I originally posted this on February 26th. I am re-posting it to include a note from the United Methodist News Service (UMNS) – see “Pew study raises questions for Methodist leaders”. I would think that the questions in the article are for all Methodists, not just the leaders. The other thing that I think we need to be concerned with is a focus which builds the church but not the faith.
If you have not already do so, please read or glance through the recent Pew Forum on Religion and Life survey (“U. S. Religious Landscape”). Let us start by noting that most of the people indicated that they had some sort of belief system (not necessarily Christian). Just a bit of 89% of the respondents indicated that they were affiliated with some sort of religion. In itself, that’s good.
But it is the breakdown of the numbers that is really interesting. First, the survey data indicates that only 51.3% of the respondents indicated that they were Protestant. Second, 28% of the respondents indicated that they had left the faith in which they were raised.
Point to consider – what does that little tidbit tell us about the nature of our church? I have been of the thought that many traditional or mainline religions always felt that the children of the church, those who attended Sunday school, were the future. This piece of information confirms that notion is not a good idea.
They also noted in the survey that 44% of the respondents had changed affiliations, either joining another denomination or leaving the church entirely. 16% of the respondents (and 1 in 4 of those between 18 and 29) indicated that they were no longer affiliated with any church. This reflects the Barna study that I mentioned in “The Lost Generation” last October.
I have also pointed out that the policies of some of our churches are driving away our youth (see “We Are Eating Our Seed Corn”).
Point to consider – I think it is okay that people change church from the one they grow up in to another one. That is the nature of growing up and finding yourself (I wasn’t interviewed but I would have been included in the group that had changed denominations). What we have to think about is why are some many young people leaving the church altogether?
This brings me to the other point. The survey broke down Protestant into Evangelical, Mainline, and Historically Black churches. They do, in the first chapter of the report, give a more detailed breakdown of each of these groups. But I struggle with how they defined evangelical and mainline traditions. The report reads,
churches within the evangelical Protestant tradition share certain religious beliefs (such as the conviction that personal acceptance of Jesus Christ is the only way to salvation), practices (such as an emphasis on bringing other people to the faith) and origins (including separatist movements against established religious institutions). In contrast, churches in the mainline Protestant tradition share other doctrines (such as a less exclusionary view of salvation), practices (such as a strong emphasis on social reform) and origins (such as long-established religious institutions). Meanwhile, churches in the historically black Protestant tradition have been uniquely shaped by the experiences of slavery and segregation, which put their religious beliefs and practices in a special context.

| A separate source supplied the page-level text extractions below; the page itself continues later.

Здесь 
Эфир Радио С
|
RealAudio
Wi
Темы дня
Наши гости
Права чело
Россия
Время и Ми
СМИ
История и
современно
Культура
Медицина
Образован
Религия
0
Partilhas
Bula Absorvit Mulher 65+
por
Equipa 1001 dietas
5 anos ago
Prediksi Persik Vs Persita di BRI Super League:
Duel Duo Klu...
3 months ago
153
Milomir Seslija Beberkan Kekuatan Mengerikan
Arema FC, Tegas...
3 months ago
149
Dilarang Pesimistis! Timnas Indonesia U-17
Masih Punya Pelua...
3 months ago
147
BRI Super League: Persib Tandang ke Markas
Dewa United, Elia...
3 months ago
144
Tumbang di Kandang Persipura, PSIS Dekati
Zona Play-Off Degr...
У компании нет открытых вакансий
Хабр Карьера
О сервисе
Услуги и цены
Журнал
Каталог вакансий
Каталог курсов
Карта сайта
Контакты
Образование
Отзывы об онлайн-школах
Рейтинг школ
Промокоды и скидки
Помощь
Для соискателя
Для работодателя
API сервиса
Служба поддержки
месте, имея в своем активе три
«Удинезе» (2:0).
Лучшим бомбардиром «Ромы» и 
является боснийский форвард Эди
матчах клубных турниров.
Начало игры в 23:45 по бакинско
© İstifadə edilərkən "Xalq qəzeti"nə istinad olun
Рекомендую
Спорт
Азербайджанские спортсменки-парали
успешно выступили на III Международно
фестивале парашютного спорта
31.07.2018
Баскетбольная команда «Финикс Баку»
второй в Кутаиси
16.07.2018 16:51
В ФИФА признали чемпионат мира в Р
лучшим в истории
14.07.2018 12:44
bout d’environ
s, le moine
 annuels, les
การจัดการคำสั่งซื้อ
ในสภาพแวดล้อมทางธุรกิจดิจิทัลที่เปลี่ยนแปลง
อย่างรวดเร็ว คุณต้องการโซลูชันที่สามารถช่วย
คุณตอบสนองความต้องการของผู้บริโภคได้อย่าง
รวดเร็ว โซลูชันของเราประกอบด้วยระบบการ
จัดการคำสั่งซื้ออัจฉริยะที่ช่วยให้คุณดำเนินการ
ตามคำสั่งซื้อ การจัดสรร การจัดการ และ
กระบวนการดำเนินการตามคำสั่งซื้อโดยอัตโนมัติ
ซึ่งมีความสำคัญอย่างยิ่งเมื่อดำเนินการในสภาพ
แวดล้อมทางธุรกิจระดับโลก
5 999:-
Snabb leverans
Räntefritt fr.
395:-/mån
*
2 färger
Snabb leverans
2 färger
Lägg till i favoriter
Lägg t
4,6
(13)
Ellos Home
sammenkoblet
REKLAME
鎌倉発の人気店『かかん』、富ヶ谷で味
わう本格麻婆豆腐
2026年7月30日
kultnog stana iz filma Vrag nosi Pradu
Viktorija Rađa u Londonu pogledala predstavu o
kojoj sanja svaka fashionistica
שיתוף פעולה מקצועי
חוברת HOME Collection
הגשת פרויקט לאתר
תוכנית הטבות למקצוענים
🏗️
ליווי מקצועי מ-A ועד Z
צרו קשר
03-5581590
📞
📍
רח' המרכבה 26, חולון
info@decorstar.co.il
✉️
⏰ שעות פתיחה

It is interesting that Methodism was classified as mainline but we were once an evangelical church. I wonder what happened?
Finally, the report does not indicate the nature of the churches. Since the survey was on who we are more than what we do, I would not expect such a discussion. But when there is a shift from one denomination to another, why did the people shift? What type of church were they involved in before the shift and what type of church are they involved in after the shift? When the people left the church altogether, why did they leave?
Those are the questions that we need to concern ourselves with. Too many churches are bottom-lined driven, and I included churches who are growing as well as those who are losing members. They are all concerned with bringing people into the church. How are they doing this?
In a national news report on this survey, people at one of the growing churches were interviewed. A glance into the congregation showed “theater-type” seats. Photos taken during a worship service showed a video screen with the words for the song on it with a “rock and roll” style band playing the music on what one would presume is the altar. Now, I have no problem with modern music and it is probably cheaper to put the music on a video screen rather than buy hymnals or print pages for the worshippers to read from. But these same pictures did not show a cross. The center of our worship, or at least I thought the center of our worship, is the cross. We are in Lent right now (and I think that is one reason why the survey was released); we are working towards Easter and the meaning of the empty tomb and the Cross. Why is not part of the worship service? What message can be given?
And finally,78% of the respondents said that they were Christian. But yet we still have poverty and homelessness in this country. Racism, sexism, and other forms of discrimination seem to be on the rise. Our response to problems is often made out of fear. We may say that we are a Christian country (that’s what the survey says!) but are we?
The survey was informative but like so many things, in answering one question, other questions are asked. And those new questions are the ones we need to find the answers to.